I live in TX and I noticed this morning that it is working for me. I did notice that whenever you select one of the actual channels it takes you to it, but was watching SEC Swimming on SECN+ to test it out and worked fine


----------



## BigJ52 (Jul 29, 2007)

*ESPN PR Verified account * ‏@*ESPNPR* 

Today marks the complete nationwide rollout of the ESPN App on AT&T DIRECTV set top boxes. Details: http://es.pn/2lQsbRi


----------



## raromr (Jun 24, 2010)

Mine worked for a day now it's gone. Only got on HR54 never had or have on my HR24s.


----------



## golfnut-n-nh (Mar 26, 2007)

raromr said:


> Mine worked for a day now it's gone. Only got on HR54 never had or have on my HR24s.


App is meant to only work on Genie receivers. Can't speak to why it is not working today.


----------



## raromr (Jun 24, 2010)

Thought the announcement said all HRs. Is it working on genie for others or down for all?


----------



## peds48 (Jan 11, 2008)

raromr said:


> Thought the announcement said all HRs. Is it working on genie for others or down for all?


Only Genies.

Sent from my iPad using Tapatalk


----------



## mgmrick (Oct 19, 2004)

Where do you find on genie. I go to apps only like 5 of them there


----------



## peds48 (Jan 11, 2008)

mgmrick said:


> Where do you find on genie. I go to apps only like 5 of them there


Channel 206 (or any channel that has the score guide. Wait for prompt to press red button.

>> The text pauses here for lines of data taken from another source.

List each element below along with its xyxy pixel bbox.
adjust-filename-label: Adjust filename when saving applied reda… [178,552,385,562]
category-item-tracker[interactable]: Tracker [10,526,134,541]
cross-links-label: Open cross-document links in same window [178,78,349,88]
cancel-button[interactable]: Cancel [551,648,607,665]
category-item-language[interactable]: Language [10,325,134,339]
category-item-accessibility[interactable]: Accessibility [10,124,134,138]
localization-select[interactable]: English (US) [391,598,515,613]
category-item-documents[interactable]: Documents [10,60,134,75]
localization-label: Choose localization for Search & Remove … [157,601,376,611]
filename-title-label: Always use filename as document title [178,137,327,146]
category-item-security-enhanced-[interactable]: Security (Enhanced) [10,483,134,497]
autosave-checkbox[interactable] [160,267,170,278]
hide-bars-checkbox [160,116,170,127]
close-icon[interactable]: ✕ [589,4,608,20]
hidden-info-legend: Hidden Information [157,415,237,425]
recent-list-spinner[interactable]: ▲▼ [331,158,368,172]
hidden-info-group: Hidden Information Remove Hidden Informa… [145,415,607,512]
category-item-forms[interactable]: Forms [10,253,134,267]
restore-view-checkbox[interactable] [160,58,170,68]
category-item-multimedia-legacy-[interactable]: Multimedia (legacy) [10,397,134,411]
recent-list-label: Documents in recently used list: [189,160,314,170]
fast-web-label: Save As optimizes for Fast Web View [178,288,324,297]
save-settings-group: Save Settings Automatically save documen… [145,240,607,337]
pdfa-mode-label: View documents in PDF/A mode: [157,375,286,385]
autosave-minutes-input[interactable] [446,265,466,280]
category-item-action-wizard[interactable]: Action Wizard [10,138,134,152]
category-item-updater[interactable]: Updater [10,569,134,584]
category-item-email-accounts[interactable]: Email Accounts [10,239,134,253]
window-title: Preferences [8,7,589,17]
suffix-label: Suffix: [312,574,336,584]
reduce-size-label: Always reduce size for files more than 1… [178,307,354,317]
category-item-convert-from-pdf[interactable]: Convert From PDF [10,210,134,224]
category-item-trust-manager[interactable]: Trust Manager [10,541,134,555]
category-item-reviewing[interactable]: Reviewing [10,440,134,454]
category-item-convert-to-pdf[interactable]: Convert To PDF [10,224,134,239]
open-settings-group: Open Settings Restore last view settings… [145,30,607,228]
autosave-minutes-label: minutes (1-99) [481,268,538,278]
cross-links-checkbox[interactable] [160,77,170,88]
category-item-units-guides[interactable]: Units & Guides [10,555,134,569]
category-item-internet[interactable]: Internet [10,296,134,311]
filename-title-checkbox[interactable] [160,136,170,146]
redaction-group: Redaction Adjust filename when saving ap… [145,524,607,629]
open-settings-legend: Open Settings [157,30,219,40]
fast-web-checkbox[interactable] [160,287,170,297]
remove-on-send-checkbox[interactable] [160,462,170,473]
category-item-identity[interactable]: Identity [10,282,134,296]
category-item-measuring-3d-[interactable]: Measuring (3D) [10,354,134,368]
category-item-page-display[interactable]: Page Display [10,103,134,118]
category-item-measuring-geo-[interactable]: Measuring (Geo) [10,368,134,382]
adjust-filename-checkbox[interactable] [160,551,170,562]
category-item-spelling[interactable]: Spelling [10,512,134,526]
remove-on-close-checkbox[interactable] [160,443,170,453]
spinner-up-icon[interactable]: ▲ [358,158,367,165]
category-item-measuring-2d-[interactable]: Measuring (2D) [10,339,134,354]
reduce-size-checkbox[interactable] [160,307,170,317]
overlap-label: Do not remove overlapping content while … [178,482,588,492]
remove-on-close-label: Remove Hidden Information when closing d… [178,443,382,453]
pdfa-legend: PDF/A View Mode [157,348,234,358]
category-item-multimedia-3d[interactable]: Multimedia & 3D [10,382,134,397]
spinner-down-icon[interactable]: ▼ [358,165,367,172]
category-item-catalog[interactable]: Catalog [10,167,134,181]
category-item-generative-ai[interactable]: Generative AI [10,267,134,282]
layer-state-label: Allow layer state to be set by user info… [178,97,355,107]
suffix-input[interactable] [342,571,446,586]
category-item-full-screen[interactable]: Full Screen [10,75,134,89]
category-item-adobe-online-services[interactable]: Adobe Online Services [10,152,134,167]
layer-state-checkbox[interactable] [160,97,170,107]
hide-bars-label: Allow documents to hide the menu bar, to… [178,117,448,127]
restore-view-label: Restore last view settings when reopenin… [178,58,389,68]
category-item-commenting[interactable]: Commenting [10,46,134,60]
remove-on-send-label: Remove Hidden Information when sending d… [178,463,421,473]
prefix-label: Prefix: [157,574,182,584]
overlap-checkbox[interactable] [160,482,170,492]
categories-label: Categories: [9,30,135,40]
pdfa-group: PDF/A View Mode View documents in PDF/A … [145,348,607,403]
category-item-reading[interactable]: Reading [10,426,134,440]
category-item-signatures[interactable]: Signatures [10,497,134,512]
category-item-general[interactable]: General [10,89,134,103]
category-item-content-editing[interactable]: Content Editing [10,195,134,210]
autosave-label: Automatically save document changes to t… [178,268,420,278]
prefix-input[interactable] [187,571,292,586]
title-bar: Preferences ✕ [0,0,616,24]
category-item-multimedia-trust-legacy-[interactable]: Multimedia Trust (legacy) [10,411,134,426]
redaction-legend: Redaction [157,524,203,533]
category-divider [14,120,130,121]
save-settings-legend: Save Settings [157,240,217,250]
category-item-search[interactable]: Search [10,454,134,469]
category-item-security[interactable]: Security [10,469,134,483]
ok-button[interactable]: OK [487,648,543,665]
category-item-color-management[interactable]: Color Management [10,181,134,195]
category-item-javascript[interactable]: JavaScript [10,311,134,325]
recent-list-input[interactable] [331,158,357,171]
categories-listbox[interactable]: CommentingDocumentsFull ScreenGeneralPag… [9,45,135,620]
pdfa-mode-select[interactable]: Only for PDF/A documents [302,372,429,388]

Sent from my iPhone using Tapatalk


----------



## mgmrick (Oct 19, 2004)

Thanks...got it


----------



## mcaldero (Feb 3, 2006)

I have an HR44 connected to the internet. Why don't I see the espn app when I tune to ch 206?


----------



## dod1450 (Dec 16, 2009)

mcaldero said:


> I have an HR44 connected to the internet. Why don't I see the espn app when I tune to ch 206?


I also don't see it. I even received a message that it was available. Call tech support and they are clueless.


----------



## CTJon (Feb 5, 2007)

For me it takes a while for the message to press the red button to show up. Pressing before then does nothing.


----------



## raromr (Jun 24, 2010)

Will they ever fix this so you can actually hear sound if Dolby digital is on.


----------